■ What you need to do
In the data below, set down exactly the lines from the one containing "Ferienprogramm (1)" up to and including the one containing "einzelnen Schulen zu überlassen. Aber auch". Leave the pictures out.

■ Given entries
□ □ □

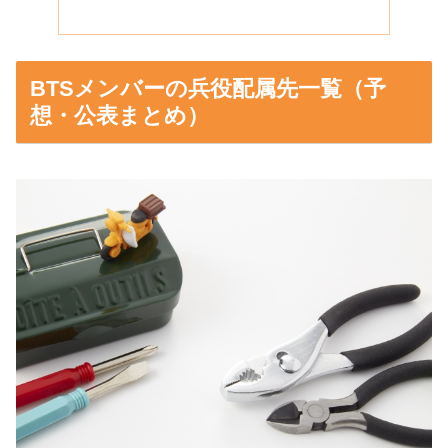
BTSメンバーの兵役配属先一覧（予
想・公表まとめ）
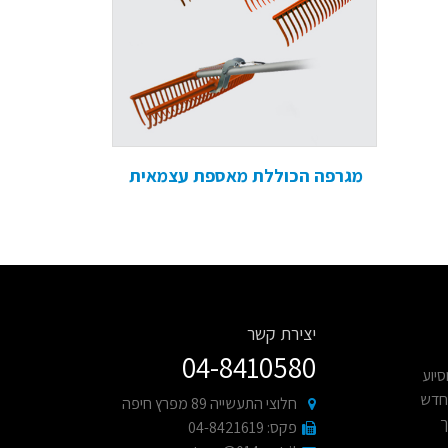
מגרפה הכוללת מאספת עצמאית
יצירת קשר
04-8410580
ת וסיוע
 חדש
חלוצי התעשייה 89 מפרץ חיפה
ך
פקס: 04-8421619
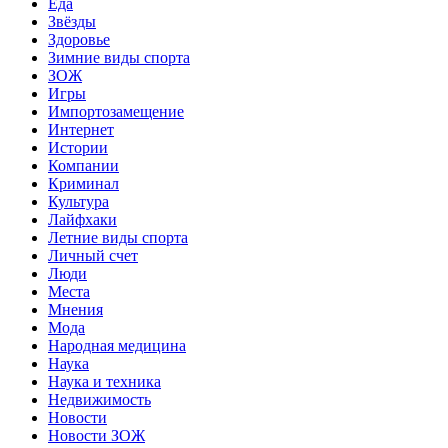
Еда
Звёзды
Здоровье
Зимние виды спорта
ЗОЖ
Игры
Импортозамещение
Интернет
Истории
Компании
Криминал
Культура
Лайфхаки
Летние виды спорта
Личный счет
Люди
Места
Мнения
Мода
Народная медицина
Наука
Наука и техника
Недвижимость
Новости
Новости ЗОЖ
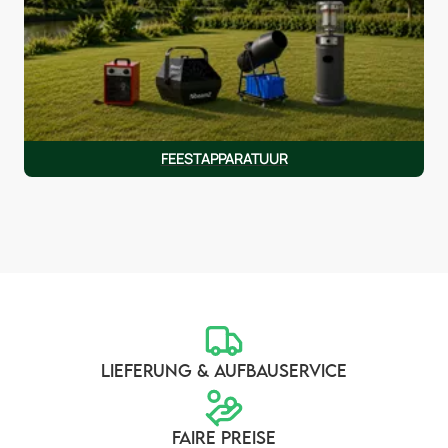
FEESTAPPARATUUR
LIEFERUNG & AUFBAUSERVICE
FAIRE PREISE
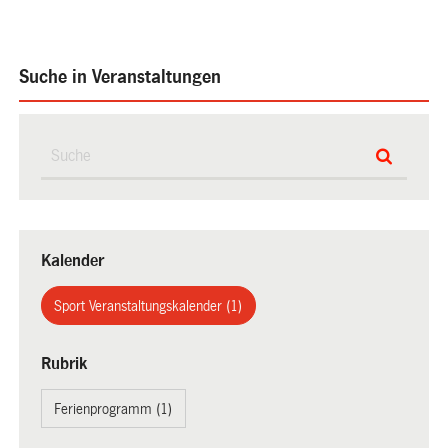
Suche in Veranstaltungen
Kalender
Sport Veranstaltungskalender (1)
Rubrik
Ferienprogramm (1)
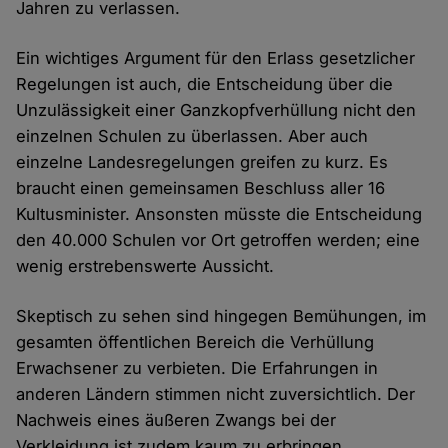
Jahren zu verlassen.
Ein wichtiges Argument für den Erlass gesetzlicher
Regelungen ist auch, die Entscheidung über die
Unzulässigkeit einer Ganzkopfverhüllung nicht den
einzelnen Schulen zu überlassen. Aber auch
einzelne Landesregelungen greifen zu kurz. Es
braucht einen gemeinsamen Beschluss aller 16
Kultusminister. Ansonsten müsste die Entscheidung
den 40.000 Schulen vor Ort getroffen werden; eine
wenig erstrebenswerte Aussicht.
Skeptisch zu sehen sind hingegen Bemühungen, im
gesamten öffentlichen Bereich die Verhüllung
Erwachsener zu verbieten. Die Erfahrungen in
anderen Ländern stimmen nicht zuversichtlich. Der
Nachweis eines äußeren Zwangs bei der
Verkleidung ist zudem kaum zu erbringen.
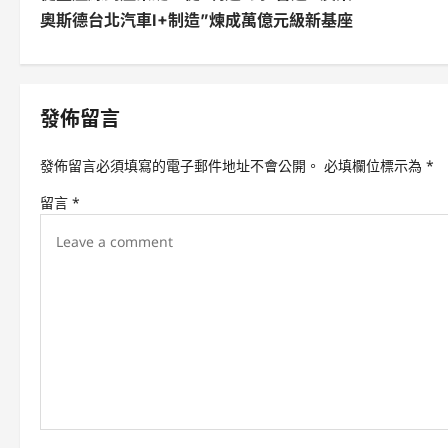
o
奧斯德台北汽車I+制造”煉成萬億元級新基座
s
t
n
發佈留言
a
發佈留言必須填寫的電子郵件地址不會公開。
必填欄位標示為
*
v
留言
*
i
g
a
t
i
o
n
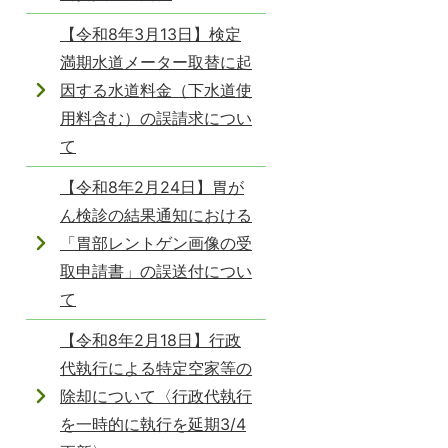
【令和8年3月13日】検定
満期水道メーター取替に起
因する水道料金（下水道使
用料含む）の誤請求につい
て
【令和8年2月24日】胃が
ん検診の結果通知における
「胃部レントゲン画像の受
取申請書」の誤送付につい
て
【令和8年2月18日】行政
代執行による特定空家等の
除却について〈行政代執行
を一時的に執行を延期3/4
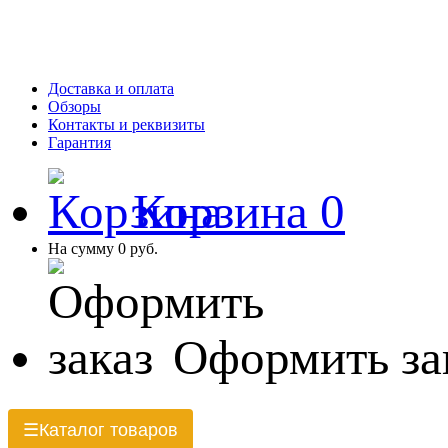
Доставка и оплата
Обзоры
Контакты и реквизиты
Гарантия
Корзина
0
На сумму
0 руб.
Оформить за
Каталог товаров
☰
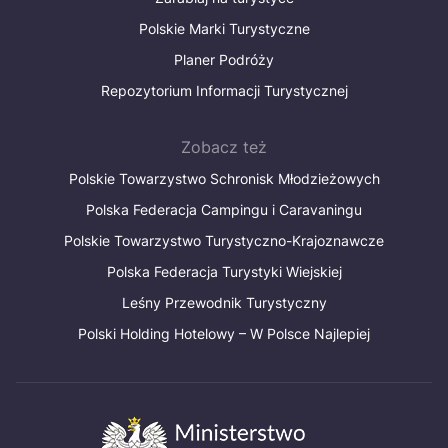
Polskie Marki Turystyczne
Planer Podróży
Repozytorium Informacji Turystycznej
Zobacz też
Polskie Towarzystwo Schronisk Młodzieżowych
Polska Federacja Campingu i Caravaningu
Polskie Towarzystwo Turystyczno-Krajoznawcze
Polska Federacja Turystyki Wiejskiej
Leśny Przewodnik Turystyczny
Polski Holding Hotelowy – W Polsce Najlepiej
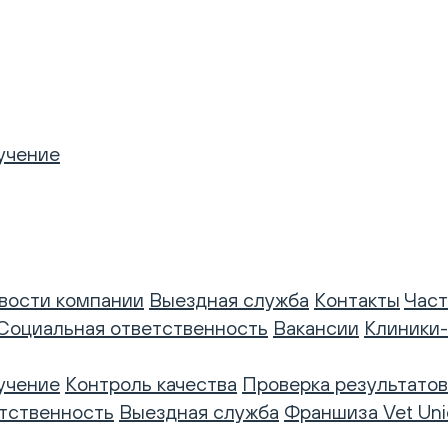
учение
вости компании
Выездная служба
Контакты
Част
Социальная ответственность
Вакансии
Клиники
учение
Контроль качества
Проверка результатов
тственность
Выездная служба
Франшиза Vet Uni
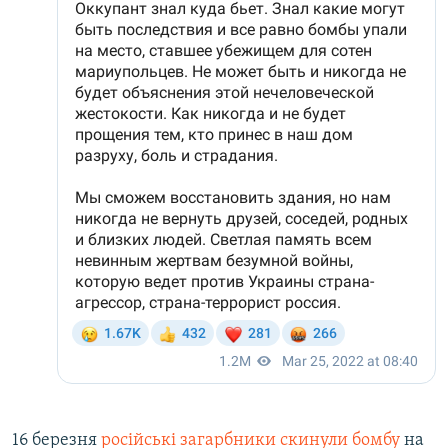
16 березня
російські загарбники скинули бомбу
на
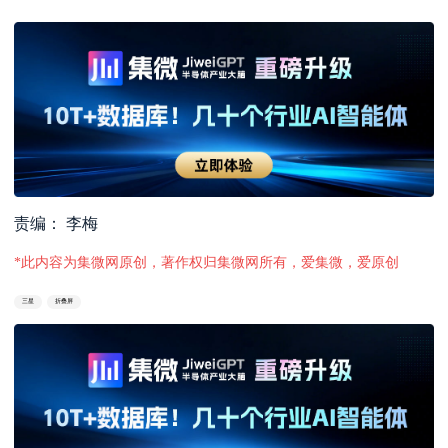
责编： 李梅
*此内容为集微网原创，著作权归集微网所有，爱集微，爱原创
三星
折叠屏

□ □ □

■ Result for this exercise
Ferienprogramm (1)
Jahren zu verlassen.
Ein wichtiges Argument für den Erlass gesetzlicher
Regelungen ist auch, die Entscheidung über die
Unzulässigkeit einer Ganzkopfverhüllung nicht den
einzelnen Schulen zu überlassen. Aber auch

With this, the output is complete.